Simpson Center for the Humanities
The Simpson Center for the Humanities at the University of Washington has supported THATCamp Pacific Northwest since 2009 with funds, space, staff time, and other in-kind donations.
Emory University Libraries
Emory University Libraries generously supported THATCamp Southeast 2010 with space, staff time, and even some lodging expenses. THATCamp Southeast 2010 was attended by a hundred people, including librarians and library science graduate students, faculty, posdoctoral fellows, and developers.
The American Historical Association
The American Historical Association provided meeting space for THATCamp AHA in January 2012 in conjunction with its annual meeting in Chicago. Members of AHA’s staff also helped organize THATCamp AHA, and members of the Association volunteered their time to help run the event.
Wikimedia UK
Wikimedia UK provided support for THATCamp London 2013 as well as for a GLAM-Wiki Hackathon at the British Library in conjunction with the GLAM-Wiki 2013 Conference. According to their website, “Wikimedia UK is the Wikimedia chapter covering the United Kingdom. We exist to help collect, develop and distribute freely licensed knowledge (and other educational, cultural and historic material). We do this by bringing the Wikimedia community in the UK together, and by building links with UK-based cultural institutions, universities, charities and other bodies. We also represent UK-based Wikimedians to the Wikimedia Foundation and the global Wikimedia movement.”

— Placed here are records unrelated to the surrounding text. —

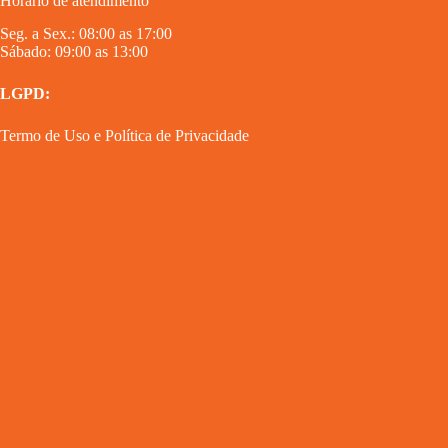
Horário de atendimento
Seg. a Sex.: 08:00 as 17:00
Sábado: 09:00 as 13:00
LGPD:
Termo de Uso
e
Política de Privacidade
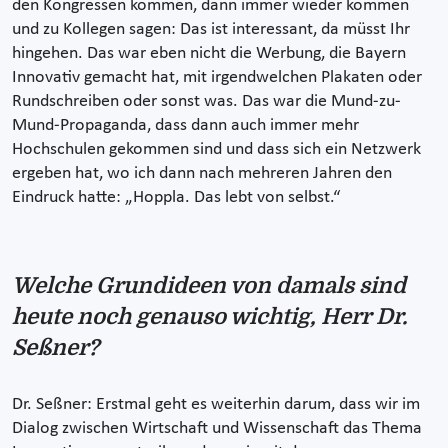
den Kongressen kommen, dann immer wieder kommen
und zu Kollegen sagen: Das ist interessant, da müsst Ihr
hingehen. Das war eben nicht die Werbung, die Bayern
Innovativ gemacht hat, mit irgendwelchen Plakaten oder
Rundschreiben oder sonst was. Das war die Mund-zu-
Mund-Propaganda, dass dann auch immer mehr
Hochschulen gekommen sind und dass sich ein Netzwerk
ergeben hat, wo ich dann nach mehreren Jahren den
Eindruck hatte: „Hoppla. Das lebt von selbst.“
Welche Grundideen von damals sind
heute noch genauso wichtig, Herr Dr.
Seßner?
Dr. Seßner: Erstmal geht es weiterhin darum, dass wir im
Dialog zwischen Wirtschaft und Wissenschaft das Thema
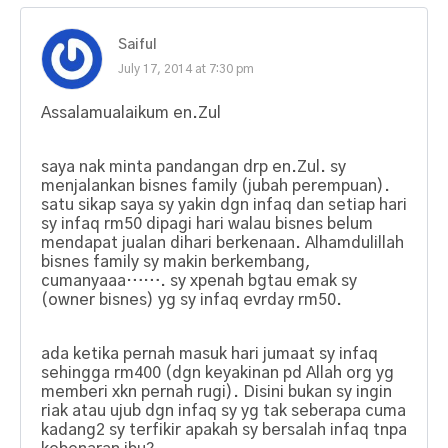
Saiful
July 17, 2014 at 7:30 pm
Assalamualaikum en.Zul
saya nak minta pandangan drp en.Zul. sy
menjalankan bisnes family (jubah perempuan).
satu sikap saya sy yakin dgn infaq dan setiap hari
sy infaq rm50 dipagi hari walau bisnes belum
mendapat jualan dihari berkenaan. Alhamdulillah
bisnes family sy makin berkembang,
cumanyaaa……. sy xpenah bgtau emak sy
(owner bisnes) yg sy infaq evrday rm50.
ada ketika pernah masuk hari jumaat sy infaq
sehingga rm400 (dgn keyakinan pd Allah org yg
memberi xkn pernah rugi). Disini bukan sy ingin
riak atau ujub dgn infaq sy yg tak seberapa cuma
kadang2 sy terfikir apakah sy bersalah infaq tnpa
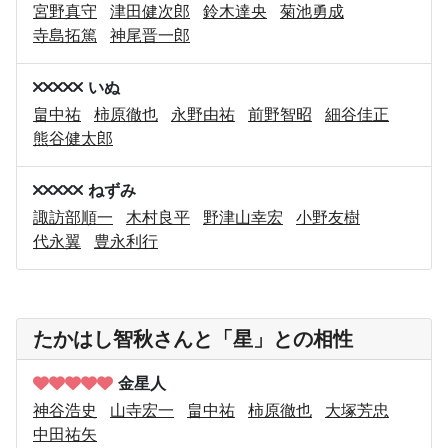
宮野真守
津田健次郎
鈴木達央
菊池勇成
寺島拓篤
神尾晋一郎
いぬ
畠中祐
柿原徹也
永野由祐
前野智昭
細谷佳正
熊谷健太郎
ねずみ
諏訪部順一
木村良平
野津山幸宏
小野友樹
代永翼
豊永利行
たかはし智秋さんと「星」との相性
金星人
神谷浩史
山寺宏一
畠中祐
柿原徹也
大塚芳忠
中田祐矢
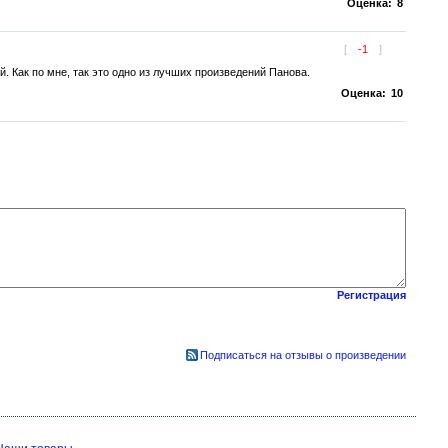
Оценка:
8
[
-1
]
. Как по мне, так это одно из лучших произведений Панова.
Оценка:
10
Регистрация
Подписаться на отзывы о произведении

University of Southern Mississippi
The University of Southern Mississippi provided significant support for THATCamp New Orleans 2013. According to their website, “The University of Southern Mississippi is a comprehensive doctoral and research-driven university with a proud history and an eye on the future. In just 100 years, we’ve grown from a small teachers’ college into a premier research university that is a haven for the arts with a tradition of success in both academics and athletics.”
Individual Donors
Many, many thanks are also due to the hundreds of individual donors who have given small donations to THATCamp. Usually about one-third of all funding for a particular THATCamp comes from individual participants who willingly give $20 or $30 to support our funky little unconference: we literally couldn’t do it without you. We are also grateful to the many workshop instructors who have volunteered to teach digital skills sessions, and to all the THATCamp organizers who have dedicated a great deal of time not only to making their own THATCamp terrific, but also to sharing advice and information with other THATCamp organizers and with us here at THATCamp.org.